La tomó de la mano y la miró con ojos escrutadores. Demetria bajó la cabeza y permaneció silenciosa.

—Vamos, dí, niña —repitió la zagala sacudiéndole la mano.

—Ya lo sabrás, Telva. Ahora no puede ser —profirió Demetria sordamente. —Pronto, pronto lo sabrás… Lo único que puedo decirte —añadió después de una pausa— es que en este momento me alegraría de estar cuidando cabras en los montes de Raigoso y no bajar jamás al llano.

Dos gruesas lágrimas rodaron por sus mejillas. Y sin decir otra palabra se apartó con presteza, prosiguiendo su camino. Telva, asombrada, la siguió unos instantes con la vista: luego se encaminó hacia el pueblo atormentada por la curiosidad. Justamente cuando pasaba por delante de la casa del tío Goro salía éste y su esposa acompañando á una señora. Telva se dirigió resueltamente á ellos y los saludó.

—¿Han tenido ustedes alguna desgracia, tía Felicia? —preguntó viendo á ésta con los ojos hinchados de llorar.

—¡Para mí bastante desgracia, Telva! —exclamó la buena mujer rompiendo de nuevo á sollozar. —Demetria se nos va…

—¿Pues?

Felicia guardó silencio. Pero el prudente Goro le habló de esta manera:

—Las cosas de este mundo, Telva, no están siempre en el mismo ser. Un hombre era rico ayer y hoy amanece pobre, ó porque las vacas se le mueren de peste, ó porque el río le lleva la tierra ó la siembra de guijarros. Cuando más segura tenemos la cosecha, llega una nube de piedra y nos deja sin nada. Cuando esperamos que una vaca nos dé en San Juan cría, echa un mal paso en el monte y se despeña y se la comen los buitres. Así va todo. Ayer, Telva, teníamos una hija y hoy nos quedamos sin ella. Esta señora viene á buscarla porque es su madre verdadera, aunque nosotros la hayamos criado.

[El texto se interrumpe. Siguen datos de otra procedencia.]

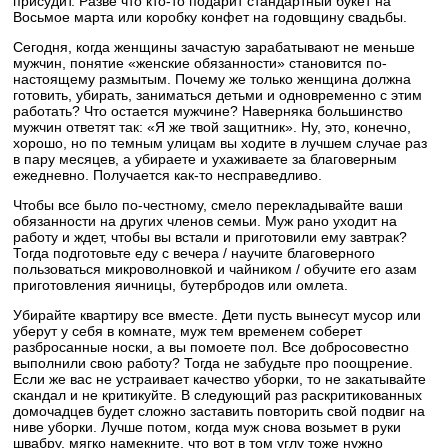
присудит. Разве что кто-то подарит стандартный букет на
Восьмое марта или коробку конфет на годовщину свадьбы.
Сегодня, когда женщины зачастую зарабатывают не меньше
мужчин, понятие «женские обязанности» становится по-
настоящему размытым. Почему же только женщина должна
готовить, убирать, заниматься детьми и одновременно с этим
работать? Что остается мужчине? Наверняка большинство
мужчин ответят так: «Я же твой защитник». Ну, это, конечно,
хорошо, но по темным улицам вы ходите в лучшем случае раз
в пару месяцев, а убираете и ухаживаете за благоверным
ежедневно. Получается как-то несправедливо.
Чтобы все было по-честному, смело перекладывайте ваши
обязанности на других членов семьи. Муж рано уходит на
работу и ждет, чтобы вы встали и приготовили ему завтрак?
Тогда подготовьте еду с вечера / научите благоверного
пользоваться микроволновкой и чайником / обучите его азам
приготовления яичницы, бутербродов или омлета.
Убирайте квартиру все вместе. Дети пусть вынесут мусор или
уберут у себя в комнате, муж тем временем соберет
разбросанные носки, а вы помоете пол. Все добросовестно
выполнили свою работу? Тогда не забудьте про поощрение.
Если же вас не устраивает качество уборки, то не закатывайте
скандал и не критикуйте. В следующий раз раскритикованных
домочадцев будет сложно заставить повторить свой подвиг на
ниве уборки. Лучше потом, когда муж снова возьмет в руки
швабру, мягко намекните, что вот в том углу тоже нужно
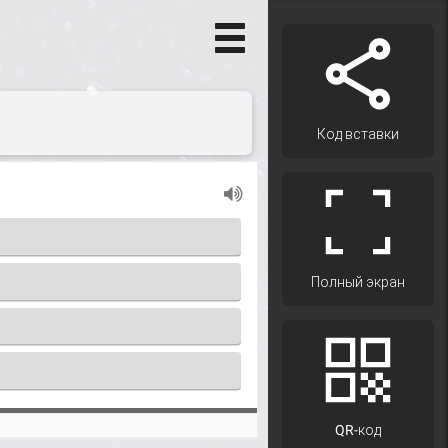
Код вставки
Полный экран
QR-код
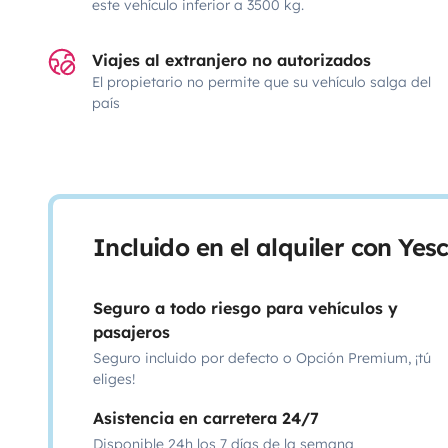
este vehículo inferior a 3500 kg.
Viajes al extranjero no autorizados
El propietario no permite que su vehículo salga del
país
Incluido en el alquiler con Ye
Seguro a todo riesgo para vehículos y
pasajeros
Seguro incluido por defecto o Opción Premium, ¡tú
eliges!
Asistencia en carretera 24/7
Disponible 24h los 7 días de la semana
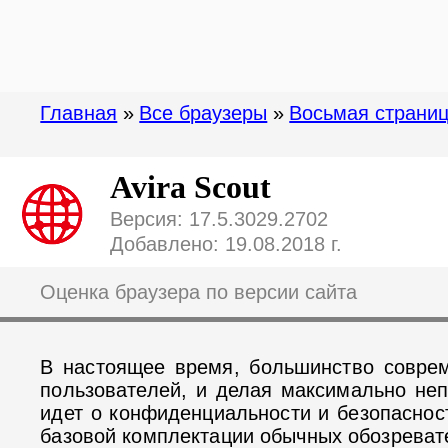
Главная
»
Все браузеры
»
Восьмая страни
Avira Scout
Версия: 17.5.3029.2702
Добавлено: 19.08.2018 г.
Оценка браузера по версии сайта
В настоящее время, большинство соврем
пользователей, и делая максимально неп
идет о конфиденциальности и безопаснос
базовой комплектации обычных обозреват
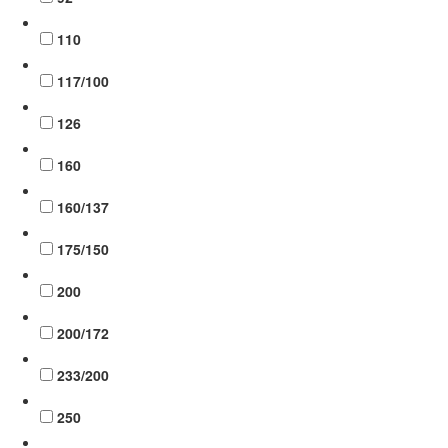
110
117/100
126
160
160/137
175/150
200
200/172
233/200
250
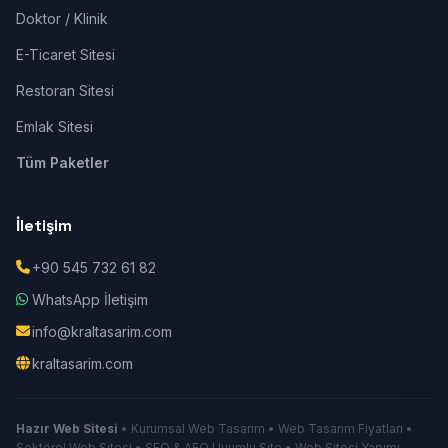
Doktor / Klinik
E-Ticaret Sitesi
Restoran Sitesi
Emlak Sitesi
Tüm Paketler
İletişim
+90 545 732 61 82
WhatsApp İletişim
info@kraltasarim.com
kraltasarim.com
Hazır Web Sitesi
• Kurumsal Web Tasarım • Web Tasarım Fiyatları •
Sektörel Web Sitesi • SEO & AEO Uyumlu Site • Web Sitesi Yapımı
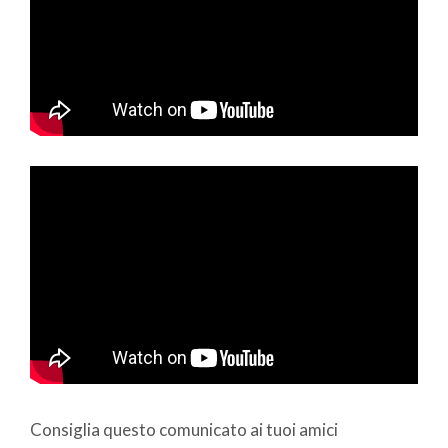
Consiglia questo comunicato ai tuoi amici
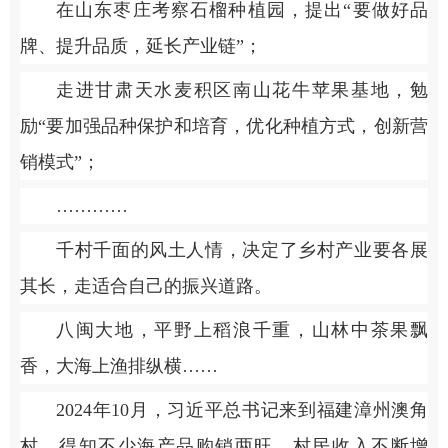
在山东枣庄考察石榴种植园，提出“要做好品
牌、提升品质，延长产业链”；
走进甘肃天水麦积区南山花牛苹果基地，勉
励“要加强品种保护和培育，优化种植方式，创新营
销模式”；
…………
千村千面的风土人情，决定了乡村产业要各展
其长，走适合自己的振兴道路。
八闽大地，平野上稻浪千重，山林中茶果飘
香，大海上渔排纵横……
2024年10月，习近平总书记来到福建漳州澳角
村。得知不少海产品购销两旺，村民收入不断增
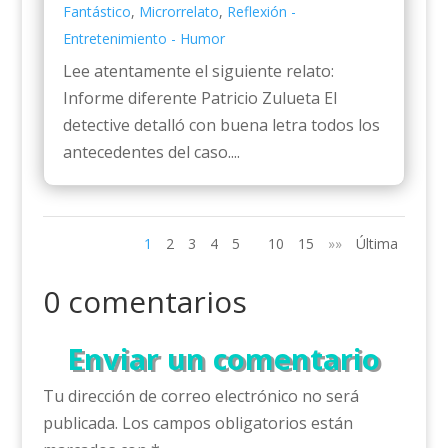
Fantástico
,
Microrrelato
,
Reflexión -
Entretenimiento - Humor
Lee atentamente el siguiente relato:
Informe diferente Patricio Zulueta El
detective detalló con buena letra todos los
antecedentes del caso....
1
2
3
4
5
10
15
»»
Última
0 comentarios
Enviar un comentario
Tu dirección de correo electrónico no será
publicada.
Los campos obligatorios están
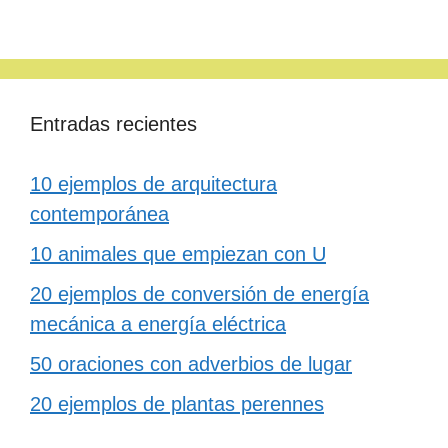
Entradas recientes
10 ejemplos de arquitectura
contemporánea
10 animales que empiezan con U
20 ejemplos de conversión de energía
mecánica a energía eléctrica
50 oraciones con adverbios de lugar
20 ejemplos de plantas perennes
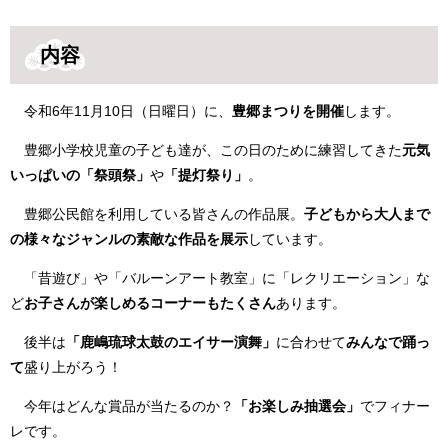
内容
令和6年11月10日（日曜日）に、
豊郷まつりを開催
します。
豊郷小学校児童の子ども達が、この日のために練習してきた
元気
いっぱいの「祭頭祭」
や
「提灯祭り」
。
豊郷公民館を利用している皆さんの作品展。
子どもから大人まで
の様々なジャンルの素敵な作品を展示
しています。
「昔遊び」や「バルーンアート教室」に「レクリエーション」な
ど
お子さんが楽しめるコーナーもたくさん
あります。
後半は
「鹿嶋琉球太鼓のエイサー演舞」
に合わせて
みんなで踊っ
て
盛り上がろう！
今年はどんな賞品が当たるのか？
「お楽しみ抽選会」
でフィナー
レです。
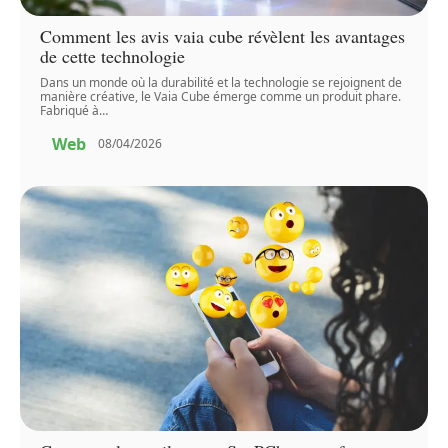
Comment les avis vaia cube révèlent les avantages
de cette technologie
Dans un monde où la durabilité et la technologie se rejoignent de
manière créative, le Vaia Cube émerge comme un produit phare.
Fabriqué à
…
Web
08/04/2026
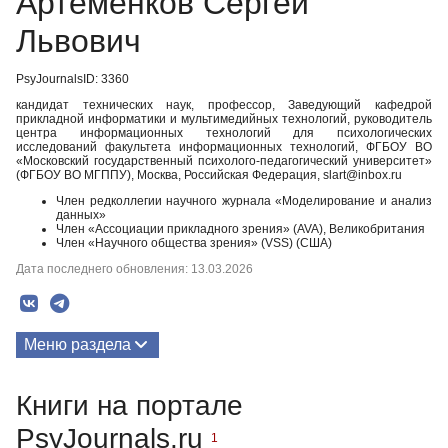
Артеменков Сергей
Львович
PsyJournalsID: 3360
кандидат технических наук, профессор, Заведующий кафедрой
прикладной информатики и мультимедийных технологий, руководитель
центра информационных технологий для психологических
исследований факультета информационных технологий, ФГБОУ ВО
«Московский государственный психолого-педагогический университет»
(ФГБОУ ВО МГППУ), Москва, Российская Федерация, slart@inbox.ru
Член редколлегии научного журнала «Моделирование и анализ
данных»
Член «Ассоциации прикладного зрения» (AVA), Великобритания
Член «Научного общества зрения» (VSS) (США)
Дата последнего обновления: 13.03.2026
Меню раздела
Публикации
Книги на портале
PsyJournals.ru
1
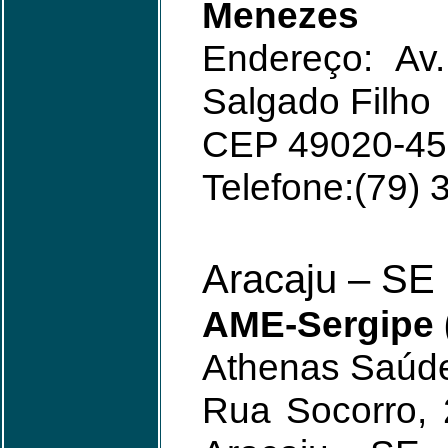
Menezes
Endereço: Av
Salgado Filho
CEP 49020-45
Telefone:(79)
Aracaju – SE
AME-Sergipe 
Athenas Saúde
Rua Socorro,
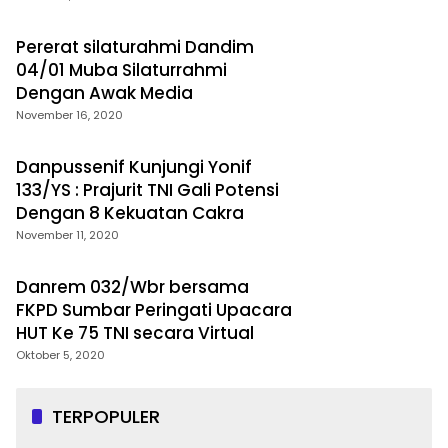
Pererat silaturahmi Dandim
04/01 Muba Silaturrahmi
Dengan Awak Media
November 16, 2020
Danpussenif Kunjungi Yonif
133/YS : Prajurit TNI Gali Potensi
Dengan 8 Kekuatan Cakra
November 11, 2020
Danrem 032/Wbr bersama
FKPD Sumbar Peringati Upacara
HUT Ke 75 TNI secara Virtual
Oktober 5, 2020
TERPOPULER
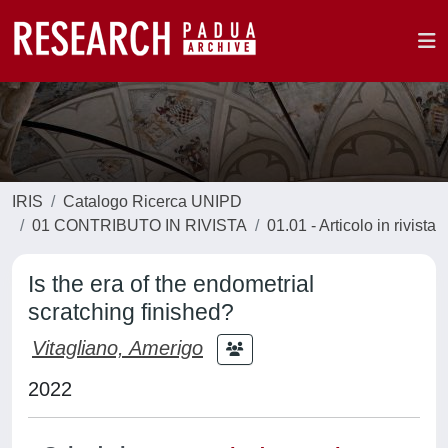
IRIS
Catalogo Ricerca UNIPD
01 CONTRIBUTO IN RIVISTA
01.01 - Articolo in rivista
Is the era of the endometrial
scratching finished?
Vitagliano, Amerigo
2022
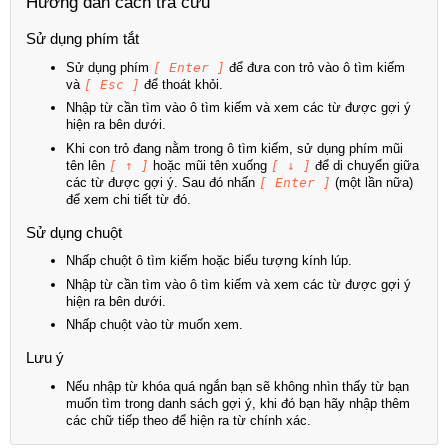
Hướng dẫn cách tra cứu
Sử dụng phím tắt
Sử dụng phím
[ Enter ]
để đưa con trỏ vào ô tìm kiếm
và
[ Esc ]
để thoát khỏi.
Nhập từ cần tìm vào ô tìm kiếm và xem các từ được gợi ý
hiện ra bên dưới.
Khi con trỏ đang nằm trong ô tìm kiếm, sử dụng phím mũi
tên lên
[ ↑ ]
hoặc mũi tên xuống
[ ↓ ]
để di chuyển giữa
các từ được gợi ý. Sau đó nhấn
[ Enter ]
(một lần nữa)
để xem chi tiết từ đó.
Sử dụng chuột
Nhấp chuột ô tìm kiếm hoặc biểu tượng kính lúp.
Nhập từ cần tìm vào ô tìm kiếm và xem các từ được gợi ý
hiện ra bên dưới.
Nhấp chuột vào từ muốn xem.
Lưu ý
Nếu nhập từ khóa quá ngắn bạn sẽ không nhìn thấy từ bạn
muốn tìm trong danh sách gợi ý, khi đó bạn hãy nhập thêm
các chữ tiếp theo để hiện ra từ chính xác.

Telva miró con sorpresa á D.ª Beatriz. Después dijo:

—Ya maliciaba yo que algo les pasaba. Encontré á Demetria camino de la fuente y vi que iba llorando.

El rostro de la señorita de Moscoso se contrajo al escuchar estas palabras. El tío Goro dirigió una mirada de reprensión á la indiscreta zagala.

Cuando ésta se hubo alejado, D.ª Beatriz se despidió sin consentir que nadie la acompañase, dejando ordenadas todas las medidas necesarias para que Demetria se trasladase en breve plazo á Oviedo.